Le coupable ? Un certain Mohamed Lahouaiej-Bouhlel, d’origine tunisienne et domicilié dans cette ville, ayant lancé, à tombeau ouvert, son camion sur cette même promenade. Deux jours plus tard, le carnage sera revendiqué par l’État islamique, même s’il est peu probable que cette organisation l’ait diligenté. Si les mots ont encore un sens, on admettra que la « chanson » de notre artiste participe donc de ce « djihadisme d’atmosphère » anticipé par l’islamologue Gilles Kepel.

« Une nouvelle étape vers l’infâme a été franchie », s’insurge Éric Ciotti, président des LR et député des Alpes-Maritimes. Pour le maire de Nice, Christian Estrosi, il s’agit d’une « provocation ignoble ». Le problème, c’est que Freeze Corleone (Issa Lorenzo Diakhaté à l’état civil), rappeur d’origine sénégalaise et italienne, n’en est pas à sa première provocation.

Antisémitisme décomplexé…

En 2020, il est déjà poursuivi pour « provocation à la haine raciale » pour d’autres vers n’ayant rien d’anodin. Florilège : « J’arrive déterminé comme Adolf dans les années 30 » ou « Tous les jours RAF [rien à foutre, NDLR] de la Shoah ». L’affaire sera finalement classée sans suites judiciaires, sa maison de disques, Universal Music, se contentant de dénoncer des « propos racistes inacceptables ».

Et après ? Après, rien. Enfin, et ce, toujours à propos de poètes, rien de comparable avec l’agitation pétitionnaire de la République des Lettres, suite à la nomination de Sylvain Tesson comme président du Printemps de ces mêmes poètes. Le « crime » de ce dernier ? Chanter les fées, les merveilles de la nature et d’être plus apprécié par des gens de droite que de gauche. Des méfaits inexpiables, en effet.

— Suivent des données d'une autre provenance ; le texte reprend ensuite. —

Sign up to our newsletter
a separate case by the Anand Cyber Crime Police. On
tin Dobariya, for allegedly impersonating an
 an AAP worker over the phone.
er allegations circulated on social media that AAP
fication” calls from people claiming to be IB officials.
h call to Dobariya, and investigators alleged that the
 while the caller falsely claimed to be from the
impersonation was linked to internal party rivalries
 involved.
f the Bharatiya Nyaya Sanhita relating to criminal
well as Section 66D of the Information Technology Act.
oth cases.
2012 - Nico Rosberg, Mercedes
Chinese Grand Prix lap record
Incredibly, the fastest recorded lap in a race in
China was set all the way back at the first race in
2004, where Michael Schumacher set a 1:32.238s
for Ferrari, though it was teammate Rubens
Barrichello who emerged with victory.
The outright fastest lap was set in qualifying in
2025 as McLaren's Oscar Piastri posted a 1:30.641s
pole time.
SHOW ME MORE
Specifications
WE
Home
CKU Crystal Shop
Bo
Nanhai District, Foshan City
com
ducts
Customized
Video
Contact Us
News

Un silence d’autant plus surprenant que Freeze Corleone n’est pas exactement un cas isolé dans le registre de la haine raciale, de l’appel au meurtre et autres amabilités. Qu’on en juge.

À propos des femmes et des policiers ?

« Une autre femme prend sa raclée, cette fois ci, elle s’appelle Brigitte. C’est la femme d’un flic… » Ministère amer (1998). Charles Pasqua, ministre de l’Intérieur, tente de faire interdire la chanson. En vain.

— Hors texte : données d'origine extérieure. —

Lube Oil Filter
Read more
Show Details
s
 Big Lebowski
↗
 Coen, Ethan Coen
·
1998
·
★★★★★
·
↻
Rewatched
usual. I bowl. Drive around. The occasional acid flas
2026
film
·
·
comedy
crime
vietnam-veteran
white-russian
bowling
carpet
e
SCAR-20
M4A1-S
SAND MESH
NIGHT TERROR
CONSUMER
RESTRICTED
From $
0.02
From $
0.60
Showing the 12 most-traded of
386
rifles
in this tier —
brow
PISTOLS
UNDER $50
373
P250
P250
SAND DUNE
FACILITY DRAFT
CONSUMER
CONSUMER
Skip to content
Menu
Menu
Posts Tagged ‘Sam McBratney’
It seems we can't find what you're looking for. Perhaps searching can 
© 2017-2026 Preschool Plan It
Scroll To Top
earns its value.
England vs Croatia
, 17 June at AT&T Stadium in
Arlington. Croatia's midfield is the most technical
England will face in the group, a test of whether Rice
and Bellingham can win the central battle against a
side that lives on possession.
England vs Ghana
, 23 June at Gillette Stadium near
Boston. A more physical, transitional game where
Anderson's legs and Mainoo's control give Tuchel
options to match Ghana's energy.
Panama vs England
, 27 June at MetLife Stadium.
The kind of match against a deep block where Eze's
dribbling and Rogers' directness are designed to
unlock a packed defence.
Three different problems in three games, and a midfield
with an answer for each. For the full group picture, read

« Pas de paix sans que Babylone repose en paix, est-ce que tu le sais ? Sacrifions le poulet ! » Ministère amer (1997). Après la plainte de Jean-Louis Debré, ministre de l’Intérieur, le groupe se sépare.

À propos de la France ?

« La France est une garce et on s’est fait trahir. Le système, voilà ce qui nous pousse à les haïr. La haine, c’est ce qui rend nos propos vulgaires. On nique la France sous une tendance de musique populaire » Sniper (2001). Deux ans plus tard, Nicolas Sarkozy, alors ministre de l’Intérieur, tente de les attaquer en justice. Sans succès.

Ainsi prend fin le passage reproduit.